■ Stored items from a collection:
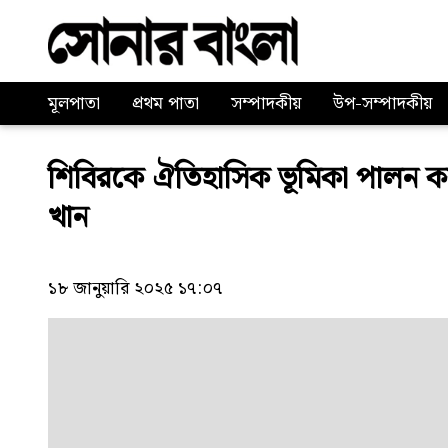
মূলপাতা
প্রথম পাতা
সম্পাদকীয়
উপ-সম্পাদকীয়
শিবিরকে ঐতিহাসিক ভূমিকা পালন ক
খান
১৮ জানুয়ারি ২০২৫ ১৭:০৭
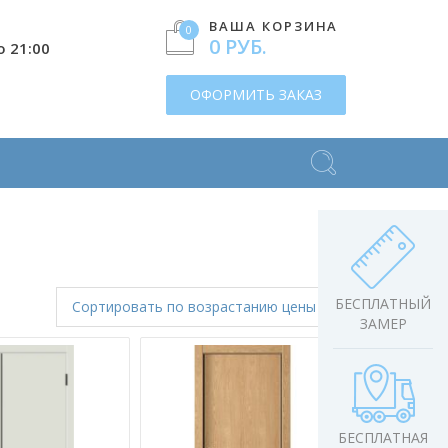
ВАША КОРЗИНА
0
0 РУБ.
о 21:00
ОФОРМИТЬ ЗАКАЗ
БЕСПЛАТНЫЙ
Сортировать
по возрастанию цены
ЗАМЕР
БЕСПЛАТНАЯ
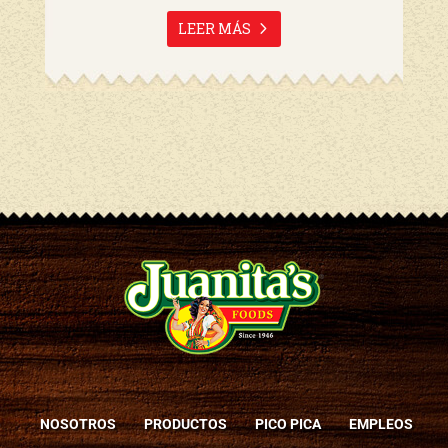
LEER MÁS
NOSOTROS
PRODUCTOS
PICO PICA
EMPLEOS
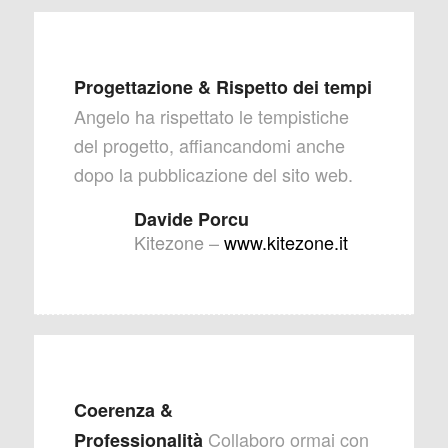
Progettazione & Rispetto dei tempi
Angelo ha rispettato le tempistiche
del progetto, affiancandomi anche
dopo la pubblicazione del sito web.
Davide Porcu
Kitezone
–
www.kitezone.it
Coerenza &
Collaboro ormai con
Professionalità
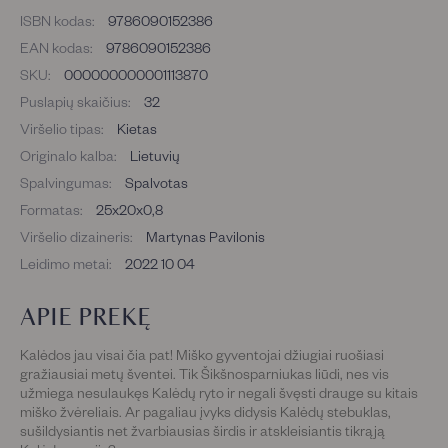
ISBN kodas:
9786090152386
EAN kodas:
9786090152386
SKU:
000000000001113870
Puslapių skaičius:
32
Viršelio tipas:
Kietas
Originalo kalba:
Lietuvių
Spalvingumas:
Spalvotas
Formatas:
25x20x0,8
Viršelio dizaineris:
Martynas Pavilonis
Leidimo metai:
2022 10 04
APIE PREKĘ
Kalėdos jau visai čia pat! Miško gyventojai džiugiai ruošiasi
gražiausiai metų šventei. Tik Šikšnosparniukas liūdi, nes vis
užmiega nesulaukęs Kalėdų ryto ir negali švęsti drauge su kitais
miško žvėreliais. Ar pagaliau įvyks didysis Kalėdų stebuklas,
sušildysiantis net žvarbiausias širdis ir atskleisiantis tikrąją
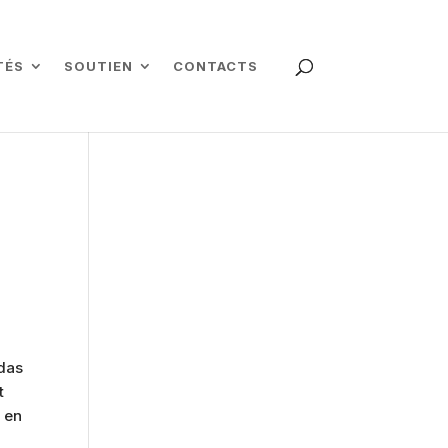
TÉS
SOUTIEN
CONTACTS
udas
t
s en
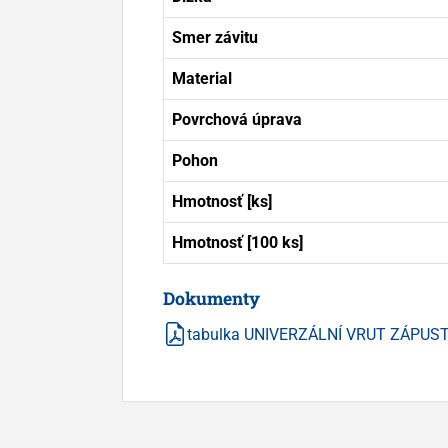
Smer závitu
Material
Povrchová úprava
Pohon
Hmotnosť [ks]
Hmotnosť [100 ks]
Dokumenty
tabulka UNIVERZÁLNÍ VRUT ZÁPUSTN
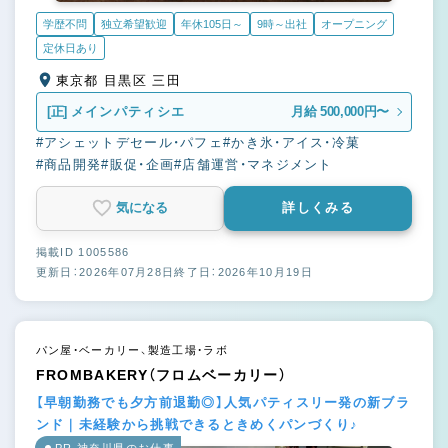
学歴不問
独立希望歓迎
年休105日～
9時～出社
オープニング
定休日あり
東京都 目黒区 三田
[正]
メインパティシエ
月給 500,000円〜
#アシェットデセール・パフェ
#かき氷・アイス・冷菓
#商品開発
#販促・企画
#店舗運営・マネジメント
気になる
詳しくみる
掲載ID 1005586
更新日：2026年07月28日
終了日：2026年10月19日
パン屋・ベーカリー、製造工場・ラボ
FROMBAKERY（フロムベーカリー）
【早朝勤務でも夕方前退勤◎】人気パティスリー発の新ブラ
ンド｜未経験から挑戦できるときめくパンづくり♪
PR 神奈川県のお仕事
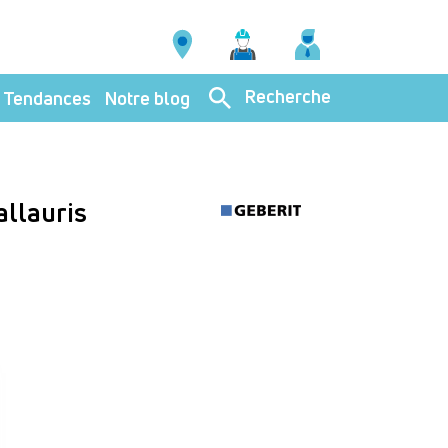
Recherche
Tendances
Notre blog
Vallauris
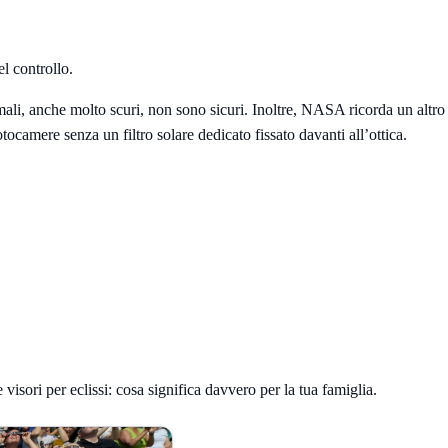
el controllo.
mali, anche molto scuri, non sono sicuri. Inoltre, NASA ricorda un altro
tocamere senza un filtro solare dedicato fissato davanti all’ottica.
visori per eclissi: cosa significa davvero per la tua famiglia
.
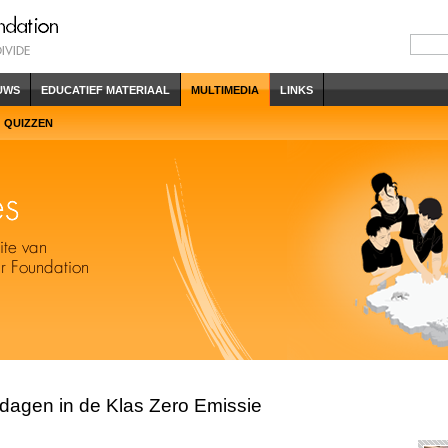
UWS
EDUCATIEF MATERIAAL
MULTIMEDIA
LINKS
QUIZZEN
dagen in de Klas Zero Emissie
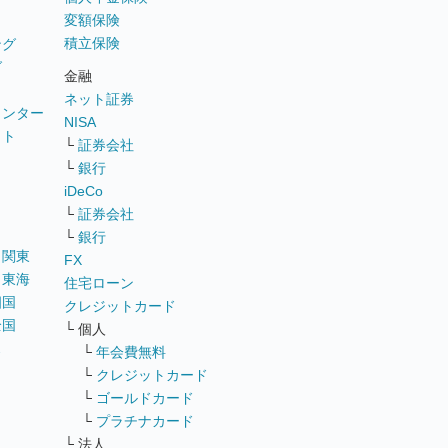
変額保険
積立保険
ング
グ
金融
ネット証券
ウンター
NISA
イト
└
証券会社
リ
└
銀行
iDeCo
└
証券会社
└
銀行
｜
関東
FX
｜
東海
住宅ローン
四国
クレジットカード
全国
└ 個人
ス
└
年会費無料
└
クレジットカード
└
ゴールドカード
└
プラチナカード
└ 法人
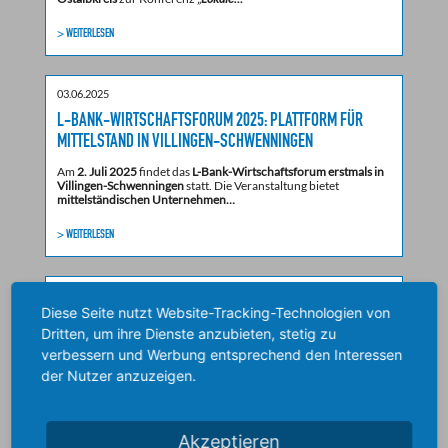
> WEITERLESEN
03.06.2025
L-BANK-WIRTSCHAFTSFORUM 2025: PLATTFORM FÜR
MITTELSTAND IN VILLINGEN-SCHWENNINGEN
Am
2. Juli 2025
findet das
L-Bank-Wirtschaftsforum erstmals in
Villingen-Schwenningen
statt. Die Veranstaltung bietet
mittelständischen Unternehmen…
> WEITERLESEN
03.06.2025
Diese Seite nutzt Website-Tracking-Technologien von
FACHKRÄFTE GEWINNEN UND INTEGRIEREN –
Dritten, um ihre Dienste anzubieten, stetig zu
ARBEITGEBERFORUM IN AALEN
verbessern und Werbung entsprechend den Interessen
Der Fachkräftemangel stellt viele Unternehmen vor große
der Nutzer anzuzeigen.
Herausforderungen. Einen Lösungsansatz bietet die
Beschäftigung internationaler Fachkräfte.…
> WEITERLESEN
Akzeptieren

■ Instructions to follow: Give back every record precisely as it stands, without the images.

■ Written solution:
মূলপাতা
প্রথম পাতা
সম্পাদকীয়
উপ-সম্পাদকীয়
শিবিরকে ঐতিহাসিক ভূমিকা পালন ক
খান
১৮ জানুয়ারি ২০২৫ ১৭:০৭
ВАША КОРЗИНА
0
0 РУБ.
о 21:00
ОФОРМИТЬ ЗАКАЗ
БЕСПЛАТНЫЙ
Сортировать
по возрастанию цены
ЗАМЕР
БЕСПЛАТНАЯ
LEER MÁS
NOSOTROS
PRODUCTOS
PICO PICA
EMPLEOS
Progettazione & Rispetto dei tempi
Angelo ha rispettato le tempistiche
del progetto, affiancandomi anche
dopo la pubblicazione del sito web.
Davide Porcu
Kitezone
–
www.kitezone.it
Coerenza &
Collaboro ormai con
Professionalità
ISBN kodas:
9786090152386
EAN kodas:
9786090152386
SKU:
000000000001113870
Puslapių skaičius:
32
Viršelio tipas:
Kietas
Originalo kalba:
Lietuvių
Spalvingumas:
Spalvotas
Formatas:
25x20x0,8
Viršelio dizaineris:
Martynas Pavilonis
Leidimo metai:
2022 10 04
APIE PREKĘ
Kalėdos jau visai čia pat! Miško gyventojai džiugiai ruošiasi
gražiausiai metų šventei. Tik Šikšnosparniukas liūdi, nes vis
užmiega nesulaukęs Kalėdų ryto ir negali švęsti drauge su kitais
miško žvėreliais. Ar pagaliau įvyks didysis Kalėdų stebuklas,
sušildysiantis net žvarbiausias širdis ir atskleisiantis tikrąją
TÉS
SOUTIEN
CONTACTS
udas
t
s en
Smer závitu
Material
Povrchová úprava
Pohon
Hmotnosť [ks]
Hmotnosť [100 ks]
Dokumenty
tabulka UNIVERZÁLNÍ VRUT ZÁPUSTN
学歴不問
独立希望歓迎
年休105日～
9時～出社
オープニング
定休日あり
東京都 目黒区 三田
[正]
メインパティシエ
月給 500,000円〜
#アシェットデセール・パフェ
#かき氷・アイス・冷菓
#商品開発
#販促・企画
#店舗運営・マネジメント
気になる
詳しくみる
掲載ID 1005586
更新日：2026年07月28日
終了日：2026年10月19日
パン屋・ベーカリー、製造工場・ラボ
FROMBAKERY（フロムベーカリー）
【早朝勤務でも夕方前退勤◎】人気パティスリー発の新ブラ
ンド｜未経験から挑戦できるときめくパンづくり♪
PR 神奈川県のお仕事
Recherche
Tendances
Notre blog
Vallauris
el controllo.
mali, anche molto scuri, non sono sicuri. Inoltre, NASA ricorda un altro
tocamere senza un filtro solare dedicato fissato davanti all’ottica.
visori per eclissi: cosa significa davvero per la tua famiglia
.
UWS
EDUCATIEF MATERIAAL
MULTIMEDIA
LINKS
QUIZZEN
dagen in de Klas Zero Emissie
変額保険
積立保険
ング
グ
金融
ネット証券
ウンター
NISA
イト
└
証券会社
リ
└
銀行
iDeCo
└
証券会社
└
銀行
｜
関東
FX
｜
東海
住宅ローン
四国
クレジットカード
全国
└ 個人
ス
└
年会費無料
└
クレジットカード
└
ゴールドカード
└
プラチナカード
└ 法人
> WEITERLESEN
03.06.2025
L-BANK-WIRTSCHAFTSFORUM 2025: PLATTFORM FÜR
MITTELSTAND IN VILLINGEN-SCHWENNINGEN
Am
2. Juli 2025
findet das
L-Bank-Wirtschaftsforum erstmals in
Villingen-Schwenningen
statt. Die Veranstaltung bietet
mittelständischen Unternehmen…
> WEITERLESEN
03.06.2025
Diese Seite nutzt Website-Tracking-Technologien von
FACHKRÄFTE GEWINNEN UND INTEGRIEREN –
Dritten, um ihre Dienste anzubieten, stetig zu
ARBEITGEBERFORUM IN AALEN
verbessern und Werbung entsprechend den Interessen
Der Fachkräftemangel stellt viele Unternehmen vor große
der Nutzer anzuzeigen.
Herausforderungen. Einen Lösungsansatz bietet die
Beschäftigung internationaler Fachkräfte.…
> WEITERLESEN
Akzeptieren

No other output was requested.